What you produce should be every line from the data that includes "تعليقات".

→ **Dataset excerpts**
- - - - -

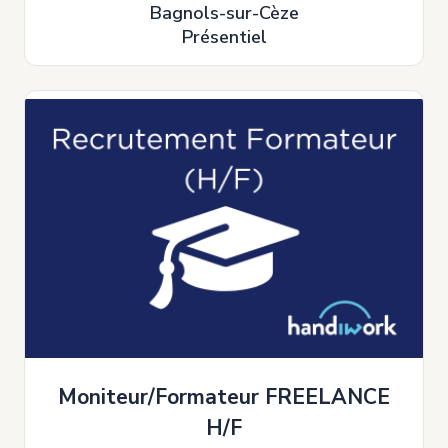
Bagnols-sur-Cèze
Présentiel
Moniteur/Formateur FREELANCE
H/F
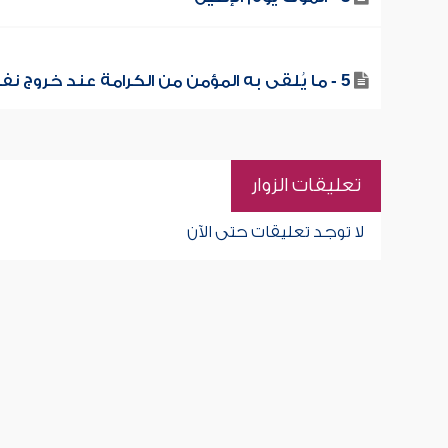
5 - ما يُلقى به المؤمن من الكرامة عند خروج نفسه
تعليقات الزوار
لا توجد تعليقات حتى الآن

- - - - -

→ **Response below**
تعليقات الزوار
لا توجد تعليقات حتى الآن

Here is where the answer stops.